Hacker News

Adblock via /etc/hosts

by lpszon 2/12/2016, 2:44:42 AM with 39 comments

by sugarfactoryon 2/12/2016, 8:20:24 AM
I had been doing this until some time ago to block ads and to prevent Google from collecting my web browsing history via Google Analytics. During the time I witnessed a strange phenomenon. Every time I added "127.0.0.1 www.google-analytics.com" to C:\Windows\System32\Drivers\etc\hosts. I saw the line removed from the file some hours later. Although I had added tens of lines I only saw the Google Analytics line removed. IIRC finally I decided to figure out whet caused the removal. I used Filemon to watch file changes, though the line got removed again while watching the file and nothing appeared on the log. I suspected Ring-0 processes were secretly running and causing the removal, but I knew nothing about the Windows kernel so I gave up here. I wonder what was the cause to this day.
by sergiotapiaon 2/12/2016, 4:00:44 AM
See, the thing is what if a website is broken due to host files, you can't easily re-enable ads for just this one website you need.
A situation we can all imagine ourselves in: You need to check the google analytics for your website/company site. You can't because it's blocked at Host level.

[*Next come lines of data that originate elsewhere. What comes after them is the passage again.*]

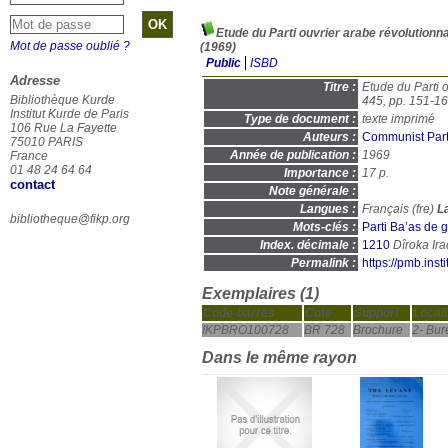
Etude du Parti ouvrier arabe révolutionn
Mot de passe oublié ?
(1969)
Public
ISBD
Adresse
Titre :
Etude du Parti o
Bibliothèque Kurde
445, pp. 151-16
Institut Kurde de Paris
Type de document :
texte imprimé
106 Rue La Fayette
Auteurs :
Communist Party
75010 PARIS
Année de publication :
1969
France
01 48 24 64 64
Importance :
17 p.
contact
Note générale :
Langues :
Français (
fre
)
L
bibliotheque@fikp.org
Mots-clés :
Parti Ba’as de 
Index. décimale :
1210
Permalink :
https://pmb.ins
Exemplaires (1)
Code-barres
Cote
Support
Locali
IKPBRO100728
BR 728
Brochure
2- Bure
Dans le même rayon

What solution would there be for this use case?
by stblackon 2/12/2016, 1:43:53 PM
Hi Folks, this is my repo, thanks for all the comments.
I'm always looking for ways to improve things so I'm open to all suggestions.

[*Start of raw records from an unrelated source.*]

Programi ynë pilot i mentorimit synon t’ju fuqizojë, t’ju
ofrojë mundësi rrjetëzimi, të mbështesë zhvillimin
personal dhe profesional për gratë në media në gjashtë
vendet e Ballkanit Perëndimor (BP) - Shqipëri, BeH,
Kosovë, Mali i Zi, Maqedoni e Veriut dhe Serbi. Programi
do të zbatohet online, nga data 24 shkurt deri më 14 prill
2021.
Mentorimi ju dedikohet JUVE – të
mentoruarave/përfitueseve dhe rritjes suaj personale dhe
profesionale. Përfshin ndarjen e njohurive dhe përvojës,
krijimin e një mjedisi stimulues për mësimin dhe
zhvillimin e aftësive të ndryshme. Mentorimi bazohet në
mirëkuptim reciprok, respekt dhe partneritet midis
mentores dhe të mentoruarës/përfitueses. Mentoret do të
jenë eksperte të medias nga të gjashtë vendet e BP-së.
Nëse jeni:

EDIT: A couple of clarifications.
1) This isn't just for adblock. Your hosts file is useful for thwarting all sorts of malware. If a bot or trojan phones home with a domain, a vigilant hosts file will block it. A if a bot or trojan phones home with an IP, then the hosts file can't help you but, then again, an IP can be physically located fairly quickly.
2) The key to a good hosts file is keeping it current. This hosts file amalgamates several well-curated sources. So your hosts file is only as good as your ability to keep it current. This repo helps with this.

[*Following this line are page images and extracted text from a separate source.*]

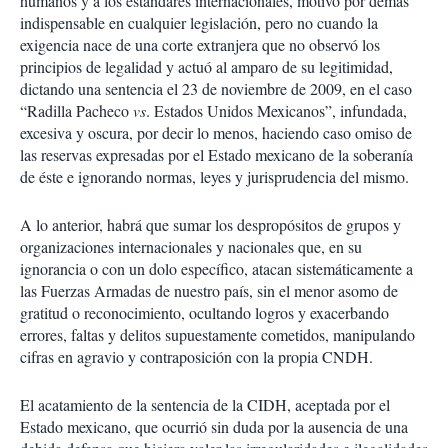
humanos y a los estándares internacionales, motivo por demás
indispensable en cualquier legislación, pero no cuando la
exigencia nace de una corte extranjera que no observó los
principios de legalidad y actuó al amparo de su legitimidad,
dictando una sentencia el 23 de noviembre de 2009, en el caso
“Radilla Pacheco
vs
. Estados Unidos Mexicanos”, infundada,
excesiva y oscura, por decir lo menos, haciendo caso omiso de
las reservas expresadas por el Estado mexicano de la soberanía
de éste e ignorando normas, leyes y jurisprudencia del mismo.
A lo anterior, habrá que sumar los despropósitos de grupos y
organizaciones internacionales y nacionales que, en su
ignorancia o con un dolo específico, atacan sistemáticamente a
las Fuerzas Armadas de nuestro país, sin el menor asomo de
gratitud o reconocimiento, ocultando logros y exacerbando
errores, faltas y delitos supuestamente cometidos, manipulando
cifras en agravio y contraposición con la propia CNDH.
El acatamiento de la sentencia de la CIDH, aceptada por el
Estado mexicano, que ocurrió sin duda por la ausencia de una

by baptistemon 2/12/2016, 8:06:38 AM
I'm running this for years.
using 127.0.0.1, I have a httpd responding to every request by a 200. this avoid some anti-ad-block check. (such as "watch this ad before your video")
you can also configure your server to reply with a cat gif. but who would like to see a such Internet?
by bloafon 2/12/2016, 4:46:13 AM
Just gonna plug hostsman, which has been doing this on windows since forever:
http://www.abelhadigital.com/hostsman
Lets you chose which lists to use, and automatically update those lists. Also makes it easy to temporarily disable your rules if you need something that's blocked. Has a button for flushing the DNS cache.
by stephendicatoon 2/12/2016, 4:35:21 PM
(Full disclosure: I run a service that blocks and intercepts malware communication using DNS! https://strongarm.io)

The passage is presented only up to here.